Smartphone maker HTC has found itself on the receiving end of legal threats, but they're not from the usual suspects: it's being told to cease and desist by an adult entertainment giant.
The cause of the pornographer's pique is the HTC Vivid, a new 4.5-inch Android smartphone featuring a 1.2GHz dual-core Snapdragon processor with 1GB of RAM and 16GB of storage.
While most smartphone legal tussling comes courtesy of patent disputes - with software giant Microsoft claiming to receive royalties on over half of all Android devices sold, despite having had no input whatsoever into the creation of Google's flagship mobile platform - it's the naming convention that's the cause of the company's troubles this time around.
Vivid, it seems - and, if pushed, we deny all prior knowledge of this fact - is also the name of a company which produces a surprisingly large quantity of adult entertainment.
Despite little in Vivid Entertainment's output being 4.5 inches in size, the company is arguing that the use of the word 'vivid' by HTC in the naming of its device represents a potential cause for confusion, leading the company to send a cease and desist letter to HTC demanding that it stops all sales and marketing activity surrounding the device until the name is changed.
This isn't the first time that HTC has found itself in hot water over a name: having failed to search for clashes in all its international markets, it was forced to rename the HTC ChaCha in Spain to the HTC ChaChaCha.
It's hard to see Vivid Entertainment succeeding with this claim, however: while it can certainly prove prior use of the name, and it holds a trademark therein, the two companies are in vastly different businesses.
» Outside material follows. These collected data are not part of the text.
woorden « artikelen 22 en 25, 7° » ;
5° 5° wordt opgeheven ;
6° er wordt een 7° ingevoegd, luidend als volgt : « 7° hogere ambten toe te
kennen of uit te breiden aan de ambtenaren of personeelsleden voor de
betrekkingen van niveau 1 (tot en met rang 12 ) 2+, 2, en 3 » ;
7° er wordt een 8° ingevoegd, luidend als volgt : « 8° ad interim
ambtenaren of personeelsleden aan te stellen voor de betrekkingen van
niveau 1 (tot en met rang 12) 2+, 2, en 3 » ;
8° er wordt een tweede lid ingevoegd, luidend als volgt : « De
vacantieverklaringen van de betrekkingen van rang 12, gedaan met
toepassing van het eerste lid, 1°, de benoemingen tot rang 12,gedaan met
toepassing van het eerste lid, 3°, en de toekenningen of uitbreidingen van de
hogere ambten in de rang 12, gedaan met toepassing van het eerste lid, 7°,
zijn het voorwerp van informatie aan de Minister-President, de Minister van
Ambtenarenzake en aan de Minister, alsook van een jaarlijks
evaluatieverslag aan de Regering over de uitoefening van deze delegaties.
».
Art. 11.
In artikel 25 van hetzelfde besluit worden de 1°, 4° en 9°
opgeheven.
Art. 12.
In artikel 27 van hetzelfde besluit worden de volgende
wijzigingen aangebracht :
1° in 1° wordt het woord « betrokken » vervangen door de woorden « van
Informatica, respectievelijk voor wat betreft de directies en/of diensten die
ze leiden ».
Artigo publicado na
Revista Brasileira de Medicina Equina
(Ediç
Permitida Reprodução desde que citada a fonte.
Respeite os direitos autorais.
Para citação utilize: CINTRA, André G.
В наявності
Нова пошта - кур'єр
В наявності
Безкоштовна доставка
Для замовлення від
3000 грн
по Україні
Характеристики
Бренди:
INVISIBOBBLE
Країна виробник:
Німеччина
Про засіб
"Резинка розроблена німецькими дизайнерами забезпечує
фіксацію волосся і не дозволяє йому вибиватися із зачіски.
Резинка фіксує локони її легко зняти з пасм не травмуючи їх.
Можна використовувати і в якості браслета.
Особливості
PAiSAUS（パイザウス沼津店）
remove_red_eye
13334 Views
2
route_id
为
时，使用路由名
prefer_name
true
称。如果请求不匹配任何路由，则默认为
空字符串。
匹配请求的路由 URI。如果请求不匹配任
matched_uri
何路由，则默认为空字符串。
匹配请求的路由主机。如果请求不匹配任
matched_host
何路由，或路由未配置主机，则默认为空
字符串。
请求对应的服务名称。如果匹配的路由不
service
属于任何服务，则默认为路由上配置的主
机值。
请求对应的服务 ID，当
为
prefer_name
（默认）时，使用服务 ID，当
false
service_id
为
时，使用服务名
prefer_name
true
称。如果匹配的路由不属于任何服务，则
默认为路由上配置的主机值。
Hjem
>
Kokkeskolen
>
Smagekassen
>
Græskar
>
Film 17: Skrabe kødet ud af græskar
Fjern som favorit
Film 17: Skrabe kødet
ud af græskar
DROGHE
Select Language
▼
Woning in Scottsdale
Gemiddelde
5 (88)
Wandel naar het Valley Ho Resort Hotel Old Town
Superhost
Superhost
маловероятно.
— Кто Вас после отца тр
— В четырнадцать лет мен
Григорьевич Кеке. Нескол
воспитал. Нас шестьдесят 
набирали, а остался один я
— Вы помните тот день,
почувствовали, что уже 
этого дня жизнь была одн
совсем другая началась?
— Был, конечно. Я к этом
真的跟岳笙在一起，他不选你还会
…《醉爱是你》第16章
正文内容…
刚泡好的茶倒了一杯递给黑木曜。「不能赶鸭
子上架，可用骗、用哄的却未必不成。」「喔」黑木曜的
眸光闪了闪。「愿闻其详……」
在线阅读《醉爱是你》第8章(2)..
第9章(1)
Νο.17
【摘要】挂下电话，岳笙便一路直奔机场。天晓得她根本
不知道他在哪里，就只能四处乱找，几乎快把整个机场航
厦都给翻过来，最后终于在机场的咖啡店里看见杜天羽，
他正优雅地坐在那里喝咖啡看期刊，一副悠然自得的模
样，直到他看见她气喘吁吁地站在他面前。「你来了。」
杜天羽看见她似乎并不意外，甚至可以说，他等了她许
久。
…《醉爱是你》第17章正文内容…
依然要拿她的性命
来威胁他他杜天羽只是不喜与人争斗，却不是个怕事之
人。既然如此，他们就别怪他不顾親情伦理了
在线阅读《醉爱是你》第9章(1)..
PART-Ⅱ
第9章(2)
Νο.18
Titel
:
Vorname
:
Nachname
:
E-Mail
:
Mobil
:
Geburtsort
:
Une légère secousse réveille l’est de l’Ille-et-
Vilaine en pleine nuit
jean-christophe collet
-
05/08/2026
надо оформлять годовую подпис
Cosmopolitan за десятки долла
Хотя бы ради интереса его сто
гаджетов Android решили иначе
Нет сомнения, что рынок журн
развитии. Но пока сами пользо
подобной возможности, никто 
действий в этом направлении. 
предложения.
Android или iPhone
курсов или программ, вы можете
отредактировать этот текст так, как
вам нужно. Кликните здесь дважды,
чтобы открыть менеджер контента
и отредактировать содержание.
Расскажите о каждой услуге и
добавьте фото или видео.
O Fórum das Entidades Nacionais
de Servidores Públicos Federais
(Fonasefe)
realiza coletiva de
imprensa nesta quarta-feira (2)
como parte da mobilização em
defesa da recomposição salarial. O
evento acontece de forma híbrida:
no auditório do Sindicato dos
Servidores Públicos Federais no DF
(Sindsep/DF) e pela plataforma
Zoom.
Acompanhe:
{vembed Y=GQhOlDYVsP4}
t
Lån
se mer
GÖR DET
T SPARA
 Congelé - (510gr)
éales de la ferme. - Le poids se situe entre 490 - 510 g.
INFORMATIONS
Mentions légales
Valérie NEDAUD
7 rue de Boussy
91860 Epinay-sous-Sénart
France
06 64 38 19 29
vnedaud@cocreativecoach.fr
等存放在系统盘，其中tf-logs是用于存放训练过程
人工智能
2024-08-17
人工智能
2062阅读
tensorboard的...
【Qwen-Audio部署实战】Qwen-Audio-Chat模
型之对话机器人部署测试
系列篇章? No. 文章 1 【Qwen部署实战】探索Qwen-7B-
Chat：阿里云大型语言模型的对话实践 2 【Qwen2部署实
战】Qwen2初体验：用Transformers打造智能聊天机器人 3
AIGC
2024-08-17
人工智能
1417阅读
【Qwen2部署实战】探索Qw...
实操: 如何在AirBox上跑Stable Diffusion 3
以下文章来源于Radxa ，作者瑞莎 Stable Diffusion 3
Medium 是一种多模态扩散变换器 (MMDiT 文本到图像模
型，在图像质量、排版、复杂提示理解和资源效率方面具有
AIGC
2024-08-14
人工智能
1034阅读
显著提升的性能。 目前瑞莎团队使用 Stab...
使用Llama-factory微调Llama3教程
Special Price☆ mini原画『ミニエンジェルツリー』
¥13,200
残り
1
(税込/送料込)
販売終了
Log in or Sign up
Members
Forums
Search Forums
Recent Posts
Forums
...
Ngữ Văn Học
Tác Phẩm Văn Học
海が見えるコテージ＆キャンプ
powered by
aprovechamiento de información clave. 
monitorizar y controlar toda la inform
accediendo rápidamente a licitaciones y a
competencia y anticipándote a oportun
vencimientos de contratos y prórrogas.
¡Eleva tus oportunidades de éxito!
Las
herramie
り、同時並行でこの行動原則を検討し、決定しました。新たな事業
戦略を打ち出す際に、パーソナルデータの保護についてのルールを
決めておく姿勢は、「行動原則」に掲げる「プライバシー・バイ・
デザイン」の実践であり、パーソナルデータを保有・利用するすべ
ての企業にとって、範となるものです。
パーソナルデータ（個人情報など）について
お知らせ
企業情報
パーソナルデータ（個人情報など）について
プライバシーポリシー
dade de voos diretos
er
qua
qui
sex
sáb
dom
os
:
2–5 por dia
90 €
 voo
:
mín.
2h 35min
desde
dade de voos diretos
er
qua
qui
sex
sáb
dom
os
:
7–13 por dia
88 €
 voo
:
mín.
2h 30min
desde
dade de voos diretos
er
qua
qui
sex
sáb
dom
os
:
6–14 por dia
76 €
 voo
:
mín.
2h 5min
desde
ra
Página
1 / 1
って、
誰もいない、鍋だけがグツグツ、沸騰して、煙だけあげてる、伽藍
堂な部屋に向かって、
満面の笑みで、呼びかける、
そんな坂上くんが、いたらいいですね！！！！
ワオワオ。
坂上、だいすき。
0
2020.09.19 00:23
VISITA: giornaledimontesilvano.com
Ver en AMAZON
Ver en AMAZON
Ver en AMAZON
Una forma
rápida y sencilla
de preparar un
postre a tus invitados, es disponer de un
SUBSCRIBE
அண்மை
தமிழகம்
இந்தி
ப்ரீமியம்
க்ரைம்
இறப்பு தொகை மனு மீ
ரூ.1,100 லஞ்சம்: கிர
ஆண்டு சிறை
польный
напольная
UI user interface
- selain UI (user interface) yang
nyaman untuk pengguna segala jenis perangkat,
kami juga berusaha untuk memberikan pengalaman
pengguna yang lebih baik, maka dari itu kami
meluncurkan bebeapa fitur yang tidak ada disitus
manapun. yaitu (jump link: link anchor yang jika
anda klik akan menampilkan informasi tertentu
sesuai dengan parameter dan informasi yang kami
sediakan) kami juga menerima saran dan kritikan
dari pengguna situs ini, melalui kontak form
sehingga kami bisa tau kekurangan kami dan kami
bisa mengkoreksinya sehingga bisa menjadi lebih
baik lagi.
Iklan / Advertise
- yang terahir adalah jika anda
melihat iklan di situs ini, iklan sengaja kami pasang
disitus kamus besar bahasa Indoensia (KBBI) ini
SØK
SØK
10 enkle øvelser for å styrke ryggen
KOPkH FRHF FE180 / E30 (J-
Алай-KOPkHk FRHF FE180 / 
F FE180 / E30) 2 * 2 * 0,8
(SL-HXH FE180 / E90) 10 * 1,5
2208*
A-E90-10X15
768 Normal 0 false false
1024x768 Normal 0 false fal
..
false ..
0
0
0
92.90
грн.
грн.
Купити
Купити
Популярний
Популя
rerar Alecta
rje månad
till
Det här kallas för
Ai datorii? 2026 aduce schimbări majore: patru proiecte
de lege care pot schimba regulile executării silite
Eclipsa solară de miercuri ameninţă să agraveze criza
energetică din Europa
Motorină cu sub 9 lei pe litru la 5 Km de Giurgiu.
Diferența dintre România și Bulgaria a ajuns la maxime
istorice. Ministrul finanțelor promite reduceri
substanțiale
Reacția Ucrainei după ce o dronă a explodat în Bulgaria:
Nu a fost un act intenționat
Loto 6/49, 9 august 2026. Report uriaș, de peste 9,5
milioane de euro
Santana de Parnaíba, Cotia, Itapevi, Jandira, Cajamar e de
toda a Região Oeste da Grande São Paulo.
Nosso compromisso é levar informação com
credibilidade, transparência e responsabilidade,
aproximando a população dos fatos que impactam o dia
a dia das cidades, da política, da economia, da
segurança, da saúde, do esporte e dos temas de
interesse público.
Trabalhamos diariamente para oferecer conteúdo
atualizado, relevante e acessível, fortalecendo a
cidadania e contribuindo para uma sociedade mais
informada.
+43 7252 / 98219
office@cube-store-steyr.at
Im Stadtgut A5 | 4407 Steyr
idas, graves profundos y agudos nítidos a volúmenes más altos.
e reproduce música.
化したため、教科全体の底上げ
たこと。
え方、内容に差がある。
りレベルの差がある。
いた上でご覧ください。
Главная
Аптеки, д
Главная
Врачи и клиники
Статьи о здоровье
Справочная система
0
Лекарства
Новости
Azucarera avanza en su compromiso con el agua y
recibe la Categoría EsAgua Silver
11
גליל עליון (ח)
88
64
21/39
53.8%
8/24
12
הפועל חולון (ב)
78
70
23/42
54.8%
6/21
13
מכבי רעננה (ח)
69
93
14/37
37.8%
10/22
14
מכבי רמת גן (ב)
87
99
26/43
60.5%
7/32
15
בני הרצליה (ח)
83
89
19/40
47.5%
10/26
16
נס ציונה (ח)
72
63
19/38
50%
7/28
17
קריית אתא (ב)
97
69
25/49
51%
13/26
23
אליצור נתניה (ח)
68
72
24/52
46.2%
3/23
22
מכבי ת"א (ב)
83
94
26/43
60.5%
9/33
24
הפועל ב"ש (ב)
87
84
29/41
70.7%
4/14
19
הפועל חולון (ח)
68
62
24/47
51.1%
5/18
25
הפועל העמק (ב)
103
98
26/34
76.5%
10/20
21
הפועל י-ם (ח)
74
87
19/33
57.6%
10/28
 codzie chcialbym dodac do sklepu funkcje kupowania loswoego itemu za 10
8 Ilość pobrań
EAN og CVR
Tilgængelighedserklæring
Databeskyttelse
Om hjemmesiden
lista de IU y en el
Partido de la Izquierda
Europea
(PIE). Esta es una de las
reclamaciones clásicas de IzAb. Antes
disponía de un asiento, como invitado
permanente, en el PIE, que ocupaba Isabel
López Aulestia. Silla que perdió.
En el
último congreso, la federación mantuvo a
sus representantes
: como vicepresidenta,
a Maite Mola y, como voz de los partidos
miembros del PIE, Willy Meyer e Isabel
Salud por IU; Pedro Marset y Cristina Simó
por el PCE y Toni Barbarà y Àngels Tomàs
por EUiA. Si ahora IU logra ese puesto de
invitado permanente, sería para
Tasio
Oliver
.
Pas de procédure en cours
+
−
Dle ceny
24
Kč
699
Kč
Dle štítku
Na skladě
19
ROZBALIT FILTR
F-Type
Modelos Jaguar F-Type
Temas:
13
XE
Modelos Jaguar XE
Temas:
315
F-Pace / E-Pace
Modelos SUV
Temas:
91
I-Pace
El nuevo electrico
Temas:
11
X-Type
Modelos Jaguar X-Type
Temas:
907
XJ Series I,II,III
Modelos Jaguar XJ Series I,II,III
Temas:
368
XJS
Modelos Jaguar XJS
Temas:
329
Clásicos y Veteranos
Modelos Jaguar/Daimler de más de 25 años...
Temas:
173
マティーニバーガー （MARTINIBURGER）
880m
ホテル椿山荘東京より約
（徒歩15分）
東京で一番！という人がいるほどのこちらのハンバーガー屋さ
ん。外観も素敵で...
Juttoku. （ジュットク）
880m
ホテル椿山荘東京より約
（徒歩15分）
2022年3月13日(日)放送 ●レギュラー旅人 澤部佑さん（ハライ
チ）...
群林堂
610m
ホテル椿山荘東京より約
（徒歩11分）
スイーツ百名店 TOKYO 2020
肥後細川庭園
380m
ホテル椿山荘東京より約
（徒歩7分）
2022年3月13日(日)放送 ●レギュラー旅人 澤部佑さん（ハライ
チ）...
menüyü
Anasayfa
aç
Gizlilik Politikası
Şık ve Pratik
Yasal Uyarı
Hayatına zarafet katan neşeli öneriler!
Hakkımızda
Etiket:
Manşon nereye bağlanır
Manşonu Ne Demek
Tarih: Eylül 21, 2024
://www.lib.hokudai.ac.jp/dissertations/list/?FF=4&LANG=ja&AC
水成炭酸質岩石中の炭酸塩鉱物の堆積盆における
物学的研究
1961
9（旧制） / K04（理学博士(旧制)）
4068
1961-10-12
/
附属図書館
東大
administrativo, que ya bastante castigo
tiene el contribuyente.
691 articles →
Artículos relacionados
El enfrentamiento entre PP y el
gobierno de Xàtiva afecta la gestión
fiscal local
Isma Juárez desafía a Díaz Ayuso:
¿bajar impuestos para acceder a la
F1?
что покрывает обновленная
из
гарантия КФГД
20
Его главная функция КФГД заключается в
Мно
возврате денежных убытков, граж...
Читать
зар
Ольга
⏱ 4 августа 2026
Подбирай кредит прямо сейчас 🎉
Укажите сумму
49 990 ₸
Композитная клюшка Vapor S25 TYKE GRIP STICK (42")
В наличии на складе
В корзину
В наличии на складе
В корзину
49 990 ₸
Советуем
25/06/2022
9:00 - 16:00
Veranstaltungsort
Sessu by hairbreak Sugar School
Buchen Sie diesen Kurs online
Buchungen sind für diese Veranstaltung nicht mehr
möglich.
Unless and until Vivid launches a porn-themed smartphone of its own - or until HTC bundles a few grumble flicks on its handsets - it's almost impossible that anyone would confuse the two.
Responding to a request for comment from The Verge, a spokesperson from HTC's US arm confirmed receipt of the cease and desist letter. "We are reviewing the complaint," the spokesperson added, "and don't expect to have any further comment until it is resolved."